ISLAMABAD -  While terming the Sindh Coal Authority (SCA) ‘dysfunctional’, the Supreme Court directed the provincial chief secretary on Friday to hold an inquiry into the projects and schemes undertaken by the energy board and the Special Initiative Department (SID) and submit a ‘proposed report’ within two months.

The apex court, while announcing the verdict reserved on March 14, directed the Sindh chief secretary to probe all the projects and schemes undertaken by the SCA and the SDI in line with the observations made in the judgment.

The former chief justice had taken suo moto of appointments and postings made in the SCA in contravention of the SC judgments and in violation the Sindh Civil Servants Act, 1973.

The provincial government had conceded that some of the appointments were not made in accordance with the law and officers had been repatriated to their respective departments. The provincial government had contended that the appointments of Danish Saeed as DG, Muhammad Ali Memon as chief engineer and Zameer Ahmed Sheikh as an executive engineer were made in accordance with the law.

However, the apex court noted that these officers were inducted in violation of the apex court judgments and the Sindh Civil Servants Act, 1973.

The judgment authored by Justice Faez Isa also declared that the SCA can only implement and execute such projects and schemes which are mentioned in the Sindh Coal Authority Act.

It said that by adding the prefix ‘coal’ to a project or a scheme or otherwise juggling words, a project or a scheme cannot be executed by the SCA which was not mentioned in the Sindh Coal Authority Act.

The bench directed that the projects and schemes which have been or were being implemented/executed by the SCA but were not related to exploration, development, processing, mining or utilizing of coal in the Sindh be immediately transferred to the concerned provincial government department in terms of Schedule II of the Sindh Government Rules of Business.

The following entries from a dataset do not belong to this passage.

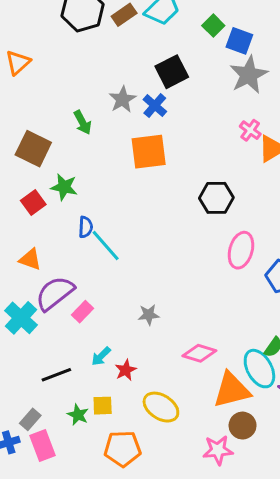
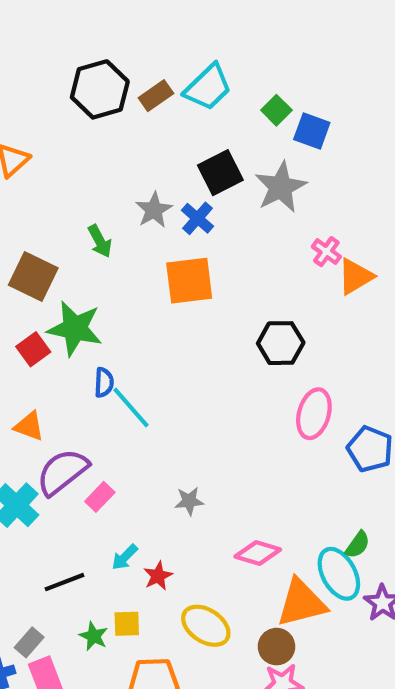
gray star: (249, 75) -> (281, 187), moved
green star: (64, 187) -> (75, 328), size x1.5
brown circle: (243, 426) -> (276, 647), moved

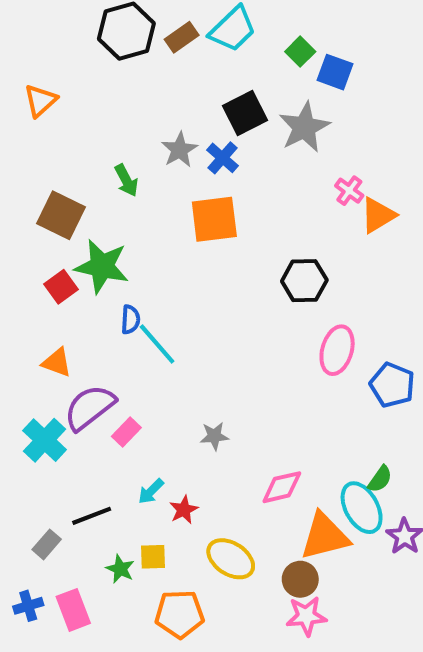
pink diamond: (258, 553) -> (282, 487), turned -30
gray rectangle: (29, 642) -> (47, 544), moved

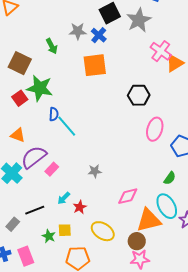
gray star: (180, 150) -> (78, 31), turned 30
pink cross: (349, 191) -> (161, 51), size x1.5
green semicircle: (380, 479) -> (170, 178), moved

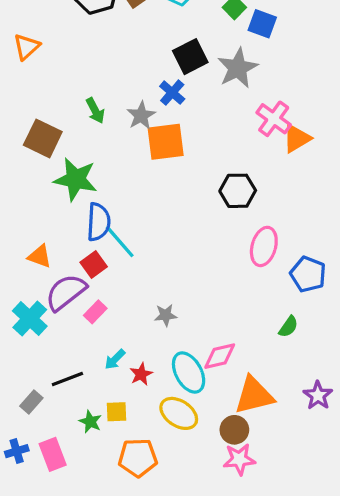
gray star: (78, 31) -> (141, 116), moved, turned -30
red square: (20, 98) -> (94, 264), moved
blue semicircle: (54, 114) -> (99, 222), size x1.6
cyan ellipse: (167, 206) -> (189, 373), moved

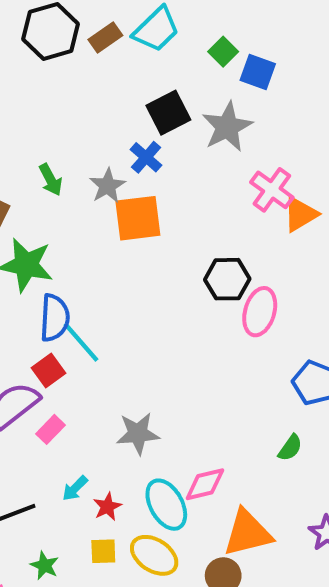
pink ellipse: (264, 246) -> (260, 312), moved
gray star: (166, 315) -> (138, 433), size x1.5
yellow square: (117, 412) -> (103, 551), moved

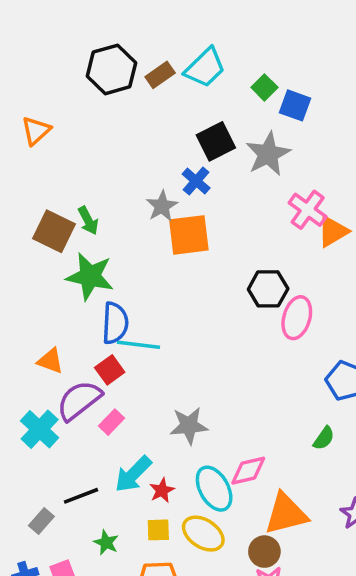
green arrow: (51, 180) -> (88, 221), moved
cyan line: (81, 342) -> (139, 345), turned -42
cyan arrow: (75, 488) -> (133, 474), size x1.6

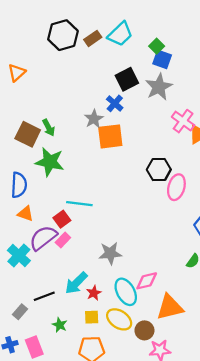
blue square: (295, 105) -> (162, 59), moved
blue semicircle: (115, 323) -> (19, 185), moved
pink rectangle: (112, 422) -> (63, 240), moved
brown circle: (264, 552) -> (144, 330), moved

It directed that the projects and schemes which have been or were being implemented/executed by the SID be immediately transferred to the concerned government department in terms of Schedule II of the Sindh Government Rules of Business.

The court observed that the SCA was established to explore, develop, process mine and utilise coal in the province of Sindh, however, “instead of undertaking what the law mandates it do, it undertook activities which the Act does not permit, and that too without the approval of its board”.

“The SID, to which the Rules of Business have not designated any business, is merely a department in name or an empty shell, nonetheless it has embarked upon undertaking a number of projects and schemes for which it has absolutely no mandate or ability,” the verdict said.

The court said that the SCA and the SID together were implementing and executing projects and schemes worth Rs105 billion. “A small clique of persons is put in charge of these massive funds, avoiding established methods of checks and balances and circumventing the prescribed manner of implementing and executing of projects/schemes; which is a matter of grave public concern,” the judgement said.

The court noted that the case involved fundamental rights of the people. It said Article 9 of the Constitution deal right to life, which includes the right to adequate and safe drinking water and basic health care to which a large number of these projects/schemes pertain to. “Whereas the right to live a life with dignity under Article 14 would be meaningless, if the people are deprived of the benefit of projects and schemes that are paid out of the public exchequer.”

The court said that “the fundamental rights of the people are adversely affected when scarce resources are wasted, when there is unnecessary duplication of work, when responsibility is shirked by those executing public works and when it would be very difficult to hold anyone accountable as a result of implementing and executing projects/schemes through an entity or department which the law does not sanction.”